Оказывается, под конец Сидор умудрился совершенно разрушить все хорошее впечатление о себе, которое начало было складываться у Кома в процессе «собеседования». Едва Ком стал серьезно подумывать о Сидоре как о «нашем» человеке, полагая, что суровые условия существования выработали в нем «пролетарскую сознательность» и «классовое чутье», как в ответ на ключевой вопрос Кома: что же Сидор намерен делать теперь, на что готов решиться, тот неожиданно заявил, что уже почти решился — собирается послать к чертовой матери свое убогое инженерство и пойти рубщиком в мясной отдел. Как говорится, начал за здравие, кончил за упокой. «И будешь обворовывать таких же бедолаг, каким был сам?» — недоуменно спросил Ком. — «Еще как буду! — заявил Сидор. — Плевать я на них хотел!» Чем и вызвал совершенное разочарование Кома, увидевшего перед собой человека уже безнадежно развращенного «мелкобуржуазной стихией», лишившегося совести и идеалов.

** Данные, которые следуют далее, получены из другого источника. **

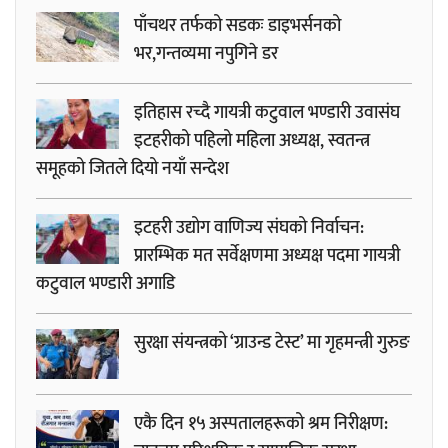
पाँचथर तर्फको सडकः डाइभर्सनको
भर,गन्तव्यमा नपुगिने डर
इतिहास रच्दै गायत्री कटुवाल भण्डारी उवासंघ
इटहरीको पहिलो महिला अध्यक्ष, स्वतन्त्र
समूहको जितले दियो नयाँ सन्देश
इटहरी उद्योग वाणिज्य संघको निर्वाचन:
प्रारम्भिक मत सर्वेक्षणमा अध्यक्ष पदमा गायत्री
कटुवाल भण्डारी अगाडि
सुरक्षा संयन्त्रको ‘ग्राउन्ड टेस्ट’ मा गृहमन्त्री गुरुङ
एकै दिन १५ अस्पतालहरूको श्रम निरीक्षण:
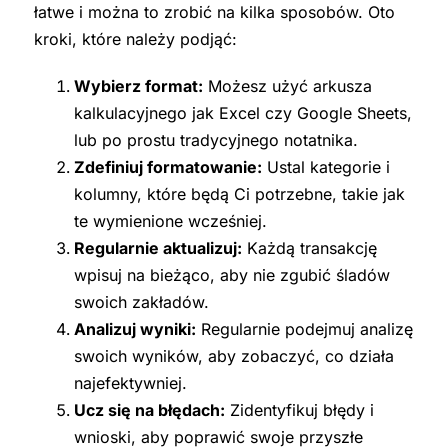
łatwe i można to zrobić na kilka sposobów. Oto
kroki, które należy podjąć:
Wybierz format:
Możesz użyć arkusza
kalkulacyjnego jak Excel czy Google Sheets,
lub po prostu tradycyjnego notatnika.
Zdefiniuj formatowanie:
Ustal kategorie i
kolumny, które będą Ci potrzebne, takie jak
te wymienione wcześniej.
Regularnie aktualizuj:
Każdą transakcję
wpisuj na bieżąco, aby nie zgubić śladów
swoich zakładów.
Analizuj wyniki:
Regularnie podejmuj analizę
swoich wyników, aby zobaczyć, co działa
najefektywniej.
Ucz się na błędach:
Zidentyfikuj błędy i
wnioski, aby poprawić swoje przyszłe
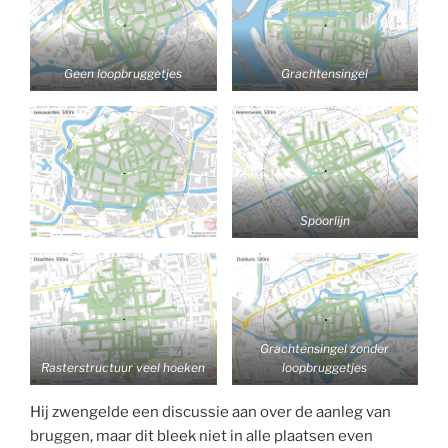
Geen loopbruggetjes
Grachtensingel
Spoorlijn
Grachtensingel zonder
Rasterstructuur veel hoeken
loopbruggetjes
Hij zwengelde een discussie aan over de aanleg van
bruggen, maar dit bleek niet in alle plaatsen even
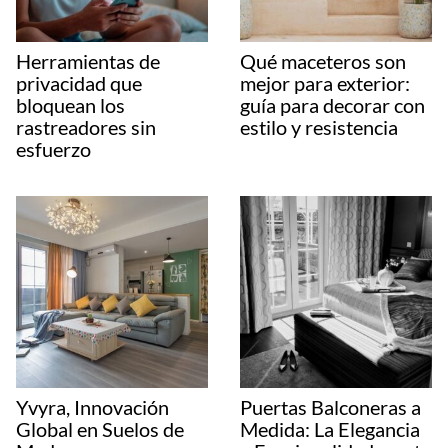
Herramientas de
Qué maceteros son
privacidad que
mejor para exterior:
bloquean los
guía para decorar con
rastreadores sin
estilo y resistencia
esfuerzo
Yvyra, Innovación
Puertas Balconeras a
Global en Suelos de
Medida: La Elegancia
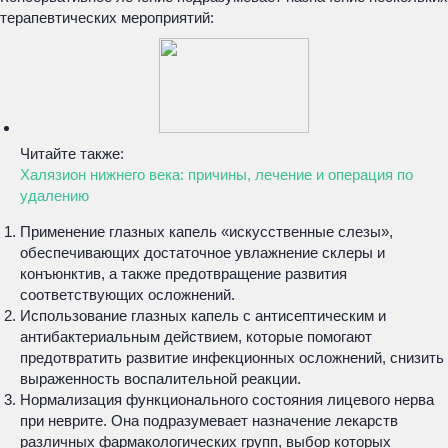
терапевтических мероприятий:
Читайте также:
Халязион нижнего века: причины, лечение и операция по
удалению
Применение глазных капель «искусственные слезы»,
обеспечивающих достаточное увлажнение склеры и
конъюнктив, а также предотвращение развития
соответствующих осложнений.
Использование глазных капель с антисептическим и
антибактериальным действием, которые помогают
предотвратить развитие инфекционных осложнений, снизить
выраженность воспалительной реакции.
Нормализация функционального состояния лицевого нерва
при неврите. Она подразумевает назначение лекарств
различных фармакологических групп, выбор которых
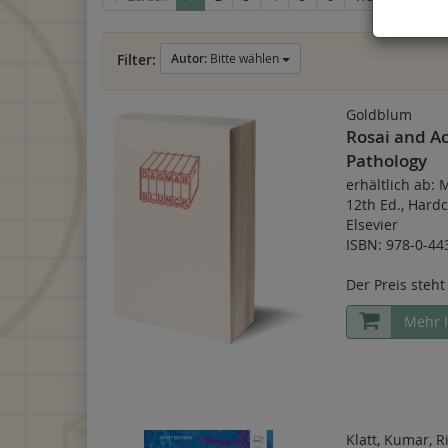
Filter:
Autor:
Bitte wählen
Goldblum
Rosai and Ac
Pathology
erhältlich ab: 
12th Ed.
,
Hardc
Elsevier
ISBN: 978-0-44
Der Preis steht
Mehr 
Klatt, Kumar, R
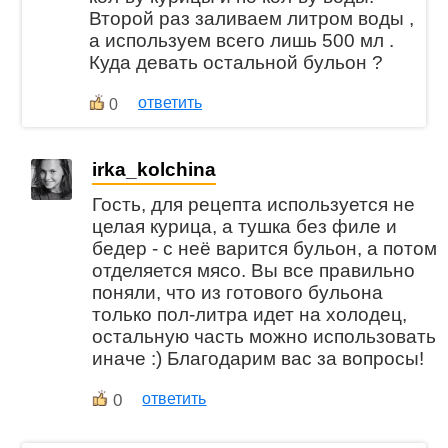
Второй раз заливаем литром воды ,
а используем всего лишь 500 мл .
Куда девать остальной бульон ?
ответить
0
irka_kolchina
Гость, для рецепта используется не
целая курица, а тушка без филе и
бедер - с неё варится бульон, а потом
отделяется мясо. Вы все правильно
поняли, что из готового бульона
только пол-литра идет на холодец,
остальную часть можно использовать
иначе :) Благодарим вас за вопросы!
0
ответить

— Господи, да сколько я его знаю, — возразил я, — он всегда несет подобную чепуху, но, как видишь, пока еще не ушел ни в мясники, ни в таксисты!.. Шутит он. От безнадежности…
Но уж если Ком забрал себе что-нибудь в голову, переубедить его невозможно.
— Нет, — отрезал он, — не годятся нам такие, которые способны так шутить.
Таким образом, сразу после работы мне пришлось отправиться с Комом в Подольск, где в школьном подвале у доброго майора Ком опять муштровал меня с такой неистовостью, что, едва живой от усталости, я насилу дотащился домой.
Дома я сразу залез в ванну и блаженно отпаривал члены в горячей воде. Полусонный, я вдыхал густой, смешанный с паром воздух и думал о том, что спроси меня сейчас, хочу ли я чего-то еще или мечтаю о чем-либо, я бы честно ответил: нет, ничего мне больше не надо, и не мечтаю я ни о чем.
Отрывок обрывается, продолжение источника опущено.